University of Groningen scientists have demonstrated how to speed up drug development using well-known generic techniques. By creating a protective wrap (called an aptamer) from RNA, they managed to selectively modify groups of an aminoglycoside antibiotic. Using standard chemical synthesis, it would take about two years to design and perform all the necessary steps for this modification. The new technique takes just two to three months. The results were published online by the journal Nature Chemistry on 22 July.
Natural products are often complex molecules and are an increasingly important resource in lead structures for the pharmaceutical industry. In order to make them safe for medical use, however, or to optimize their functioning, they usually have to be modified. This modification process often requires laborious and cumbersome chemical procedures. It can take many months or even years to design the correct method to make the required modifications. ‘When you are investigating dozens of drug candidates, you can’t invest that much time in each interesting molecule’, says Professor Andreas Herrmann, lead investigator of the paper.

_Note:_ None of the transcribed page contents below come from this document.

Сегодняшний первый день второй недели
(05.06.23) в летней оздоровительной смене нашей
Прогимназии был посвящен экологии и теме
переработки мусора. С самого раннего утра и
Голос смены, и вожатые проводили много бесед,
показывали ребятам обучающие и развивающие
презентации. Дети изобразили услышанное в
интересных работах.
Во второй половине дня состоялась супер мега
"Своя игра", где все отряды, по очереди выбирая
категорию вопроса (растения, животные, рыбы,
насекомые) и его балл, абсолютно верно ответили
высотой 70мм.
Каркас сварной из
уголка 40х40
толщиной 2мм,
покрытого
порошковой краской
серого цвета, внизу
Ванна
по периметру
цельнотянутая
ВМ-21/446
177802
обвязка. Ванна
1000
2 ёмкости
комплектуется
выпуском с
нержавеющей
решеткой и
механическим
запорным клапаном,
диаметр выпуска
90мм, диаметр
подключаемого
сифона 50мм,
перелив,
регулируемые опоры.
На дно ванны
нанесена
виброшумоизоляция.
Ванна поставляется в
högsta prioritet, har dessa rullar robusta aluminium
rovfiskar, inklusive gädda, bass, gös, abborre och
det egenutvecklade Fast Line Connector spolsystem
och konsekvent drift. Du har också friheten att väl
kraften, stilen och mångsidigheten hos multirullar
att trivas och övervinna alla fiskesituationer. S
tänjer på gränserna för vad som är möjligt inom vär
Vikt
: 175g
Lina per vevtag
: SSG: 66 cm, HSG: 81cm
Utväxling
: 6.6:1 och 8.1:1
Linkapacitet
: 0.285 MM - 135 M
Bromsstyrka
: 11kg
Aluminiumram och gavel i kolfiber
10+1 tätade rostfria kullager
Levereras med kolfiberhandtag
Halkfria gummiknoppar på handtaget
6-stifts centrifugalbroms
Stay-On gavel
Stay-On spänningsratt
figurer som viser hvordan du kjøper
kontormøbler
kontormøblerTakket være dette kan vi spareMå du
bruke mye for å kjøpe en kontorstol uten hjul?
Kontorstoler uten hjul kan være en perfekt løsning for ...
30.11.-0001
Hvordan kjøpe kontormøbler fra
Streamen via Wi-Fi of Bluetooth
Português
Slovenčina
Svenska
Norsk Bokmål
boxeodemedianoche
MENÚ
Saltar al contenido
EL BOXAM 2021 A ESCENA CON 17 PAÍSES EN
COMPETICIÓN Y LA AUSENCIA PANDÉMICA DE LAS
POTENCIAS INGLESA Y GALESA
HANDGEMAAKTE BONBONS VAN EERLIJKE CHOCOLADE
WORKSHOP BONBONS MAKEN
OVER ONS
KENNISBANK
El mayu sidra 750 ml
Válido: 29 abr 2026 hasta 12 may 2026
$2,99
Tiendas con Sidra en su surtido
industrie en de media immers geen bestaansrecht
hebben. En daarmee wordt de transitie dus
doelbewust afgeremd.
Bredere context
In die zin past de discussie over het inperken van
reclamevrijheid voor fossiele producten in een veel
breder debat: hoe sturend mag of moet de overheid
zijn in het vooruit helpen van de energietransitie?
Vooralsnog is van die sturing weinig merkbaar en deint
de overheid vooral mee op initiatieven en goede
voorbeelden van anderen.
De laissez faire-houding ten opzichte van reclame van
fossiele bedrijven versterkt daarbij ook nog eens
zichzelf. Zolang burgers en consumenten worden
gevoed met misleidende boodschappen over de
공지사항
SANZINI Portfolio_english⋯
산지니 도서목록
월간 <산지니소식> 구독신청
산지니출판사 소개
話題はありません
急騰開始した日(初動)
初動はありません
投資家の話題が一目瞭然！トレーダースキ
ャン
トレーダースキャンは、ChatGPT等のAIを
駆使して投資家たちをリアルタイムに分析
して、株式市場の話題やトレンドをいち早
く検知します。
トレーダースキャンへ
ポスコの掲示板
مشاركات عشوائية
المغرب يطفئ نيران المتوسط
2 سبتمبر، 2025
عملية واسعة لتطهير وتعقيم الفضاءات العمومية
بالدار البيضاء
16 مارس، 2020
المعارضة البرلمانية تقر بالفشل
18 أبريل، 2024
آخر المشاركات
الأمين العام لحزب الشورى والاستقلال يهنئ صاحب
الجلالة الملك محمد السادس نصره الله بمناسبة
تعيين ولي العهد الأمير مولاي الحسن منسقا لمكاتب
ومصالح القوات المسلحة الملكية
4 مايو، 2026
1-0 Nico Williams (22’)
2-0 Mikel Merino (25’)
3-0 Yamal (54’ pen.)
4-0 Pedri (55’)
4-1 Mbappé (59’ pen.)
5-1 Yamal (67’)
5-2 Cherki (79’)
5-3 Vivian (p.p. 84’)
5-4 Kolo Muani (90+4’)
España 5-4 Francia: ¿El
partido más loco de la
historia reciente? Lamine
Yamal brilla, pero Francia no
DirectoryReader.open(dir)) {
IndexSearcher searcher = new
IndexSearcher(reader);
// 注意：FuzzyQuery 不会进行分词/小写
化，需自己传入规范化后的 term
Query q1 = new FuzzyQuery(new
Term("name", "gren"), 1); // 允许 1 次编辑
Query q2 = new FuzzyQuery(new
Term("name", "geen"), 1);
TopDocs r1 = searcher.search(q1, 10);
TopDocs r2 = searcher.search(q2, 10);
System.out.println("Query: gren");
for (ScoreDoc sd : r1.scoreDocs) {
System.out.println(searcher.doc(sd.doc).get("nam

Herrmann decided to take a different approach. Aminoglycoside antibiotics are known to bind to RNA, a polymer very similar to DNA. This RNA molecule wraps around the aminoglycoside molecule, leaving only a small part exposed. ‘You can make new antibiotics by adding chemical groups to the aminoglycoside scaffold’, explains Herrmann. The backbone has several amino groups that could be modified. ‘But you don’t want to modify them all. So you have to find a way to protect most amino groups while modifying the group you’re targeting.’ The RNA wrap does just that.
‘We’ve shown that with the RNA wrap, we can selectively modify two sites on the aminoglycoside structure, resulting in new active antibiotics. And we can do this in just one step. Getting the same result via a chemical procedure would require 24 separate steps’, Herrmann explains. ‘This makes our procedure much faster, which could revolutionize drug development. It also enables us to make modifications that are too complicated for standard chemical methods.’
The new method is generic as RNA will bind to many complex molecules. And there is already a technique to quickly produce selectively binding RNAs, developed over fifteen years ago. This process, called SELEX (systematic evolution of ligands by exponential enrichment), starts with a mixture of about a trillion different RNA molecules. These are added to a target molecule, and all non-binding RNA is removed. The remaining RNA is amplified and again allowed to bind to the target molecule, but under more stringent conditions. By repeating this process several times, the RNAs with the strongest bonds are selected. The sequences of these RNAs can be read just like a DNA sequence. With this information, a large variety of the binding RNAs can be generated. These can then be used as wraps to modify the target molecules.
‘It is possible to make large quantities of RNA to do this kind of work’, explains Herrmann. ‘So we can make up to a gram of any modified molecule using the RNA wraps.’ This is enough for basic testing of potential drugs, and even early stage animal and clinical experiments. And all this in a fraction of the time needed to develop and produce these modified molecules by standard chemical techniques.
The University of Groningen research group is now working on ways to scale up the production of aptamers. ‘We are testing whether we can use DNA instead of RNA because it is about ten times cheaper. And we are looking for ways to reuse the wraps.’ Plans are under way to delegate part of this work to a start-up company. Herrmann’s research is mostly aimed at making novel materials using DNA or RNA, as part of the Zernike Institute for Advanced Materials, a research centre at the University of Groningen. ‘That’s why we have facilities to produce grams of RNA or DNA. Molecular biologists use minute quantities in comparison.’